When the kernel creates a PMD-level THP mapping for anonymous pages,
it pre-allocates a PTE page table and deposits it via
pgtable_trans_huge_deposit(). This deposited table is withdrawn during
PMD split or zap. The rationale was that split must not fail—if the
kernel decides to split a THP, it needs a PTE table to populate.
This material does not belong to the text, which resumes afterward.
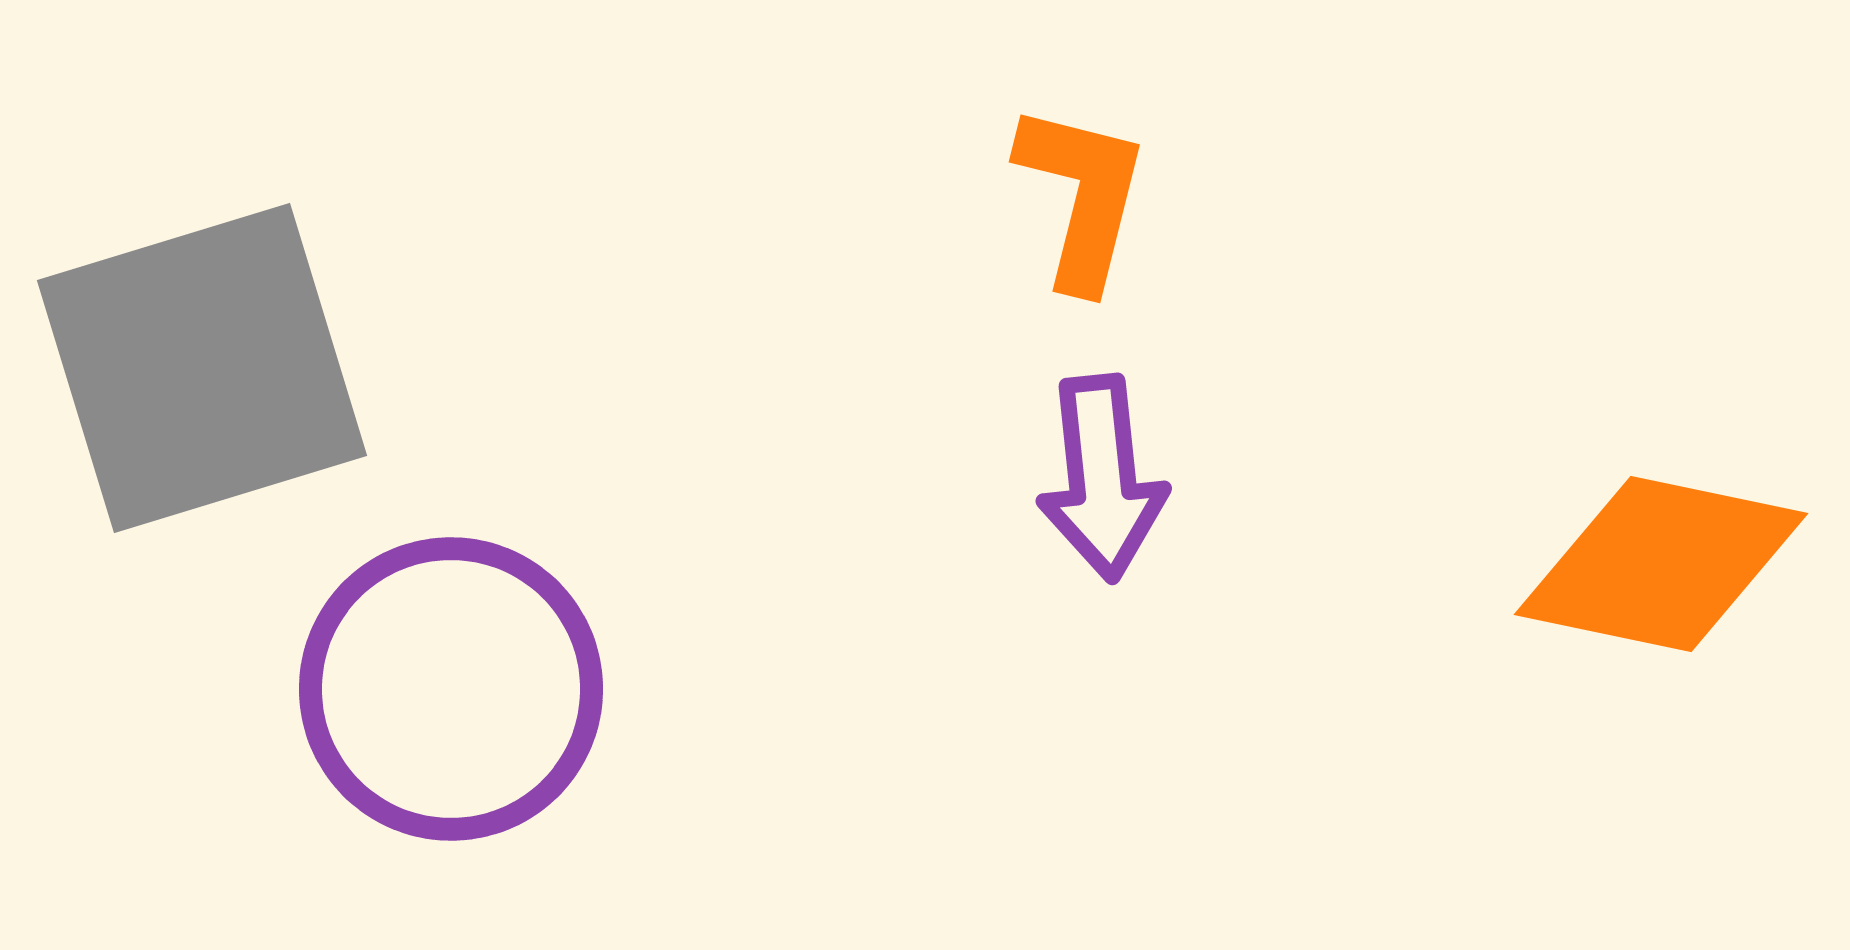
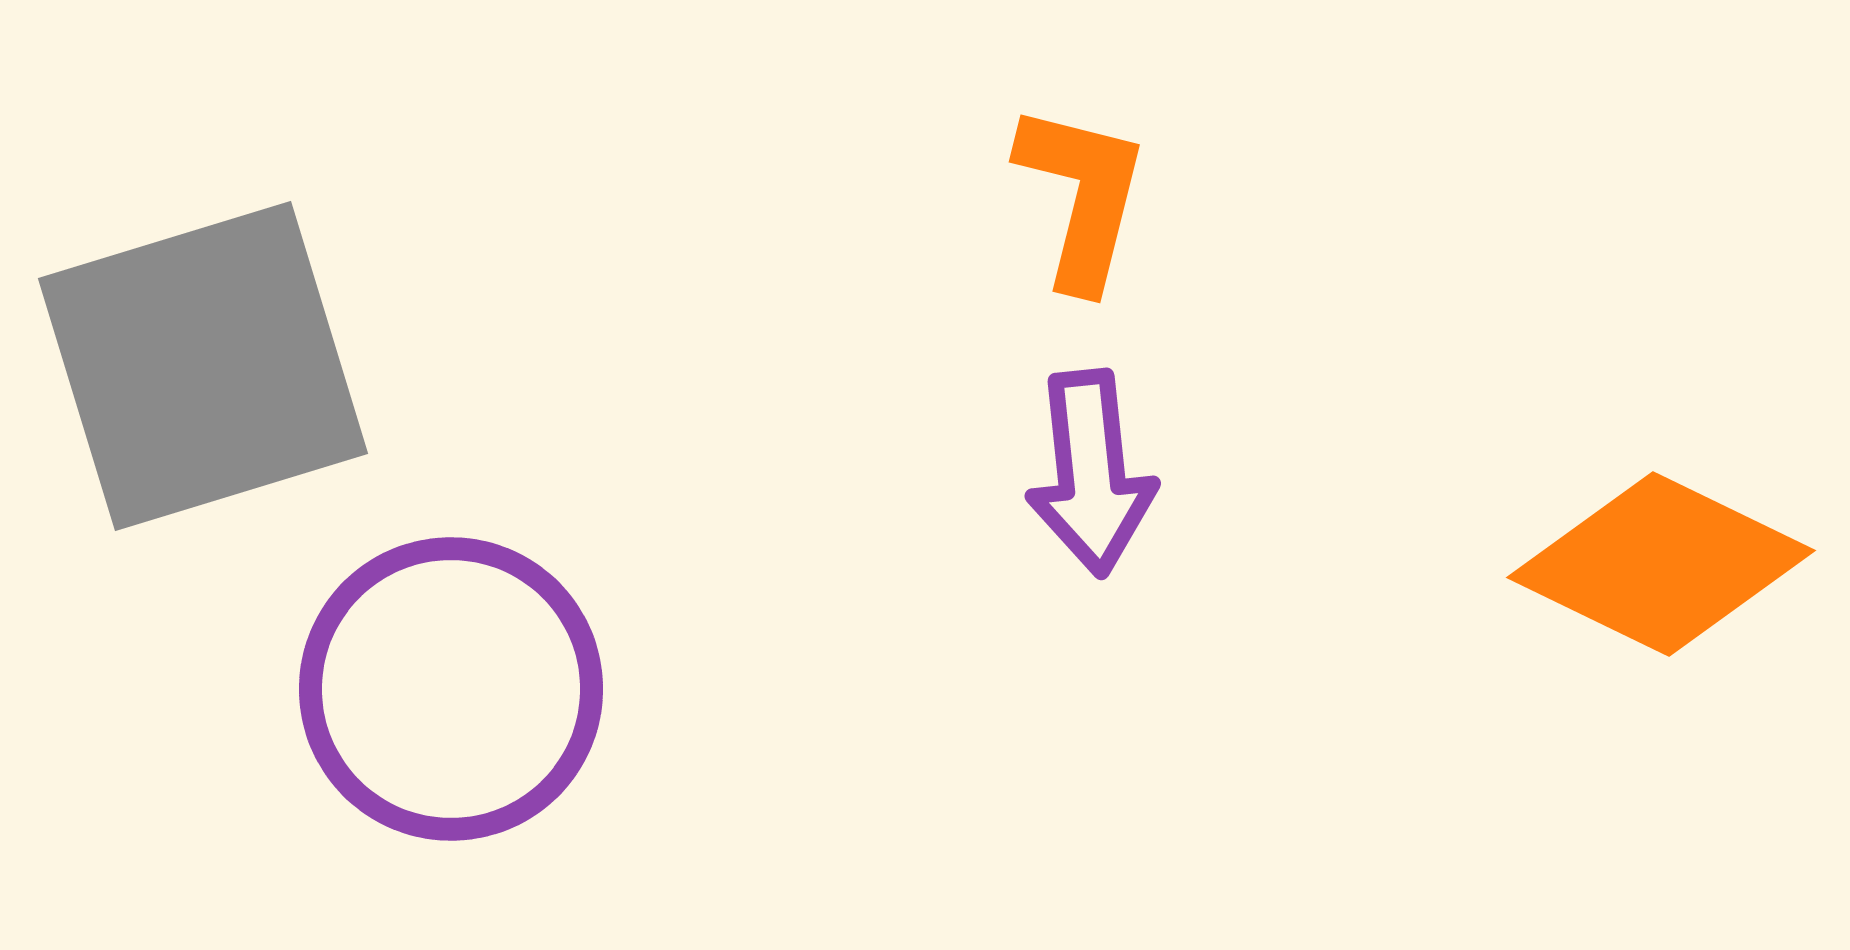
gray square: moved 1 px right, 2 px up
purple arrow: moved 11 px left, 5 px up
orange diamond: rotated 14 degrees clockwise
However, every anon THP wastes 4KB (one page table page) that sits
unused in the deposit list for the lifetime of the mapping. On systems
with many THPs, this adds up to significant memory waste. The original
rationale is also not an issue. It is ok for split to fail, and if the
kernel can't find an order 0 allocation for split, there are much bigger
problems. On large servers where you can easily have 100s of GBs of THPs,
the memory usage for these tables is 200M per 100G. This memory could be
used for any other usecase, which include allocating the pagetables
required during split.

This patch removes the pre-deposit for anonymous pages on architectures
where arch_needs_pgtable_deposit() returns false (every arch apart from
powerpc, and only when radix hash tables are not enabled) and allocates
the PTE table lazily—only when a split actually occurs. The split path
is modified to accept a caller-provided page table.

PowerPC exception:

It would have been great if we can completely remove the pagetable
deposit code and this commit would mostly have been a code cleanup patch,
unfortunately PowerPC has hash MMU, it stores hash slot information in
the deposited page table and pre-deposit is necessary. All deposit/
withdraw paths are guarded by arch_needs_pgtable_deposit(), so PowerPC
behavior is unchanged with this patch. On a better note,
arch_needs_pgtable_deposit will always evaluate to false at compile time
on non PowerPC architectures and the pre-deposit code will not be
compiled in.

Suggested-by: David Hildenbrand <david@kernel.org>
Signed-off-by: Usama Arif <usama.arif@linux.dev>
---
 include/linux/huge_mm.h |   4 +-
 mm/huge_memory.c        | 144 ++++++++++++++++++++++++++++------------
 mm/khugepaged.c         |   7 +-
 mm/migrate_device.c     |  15 +++--
 mm/rmap.c               |  39 ++++++++++-
 5 files changed, 156 insertions(+), 53 deletions(-)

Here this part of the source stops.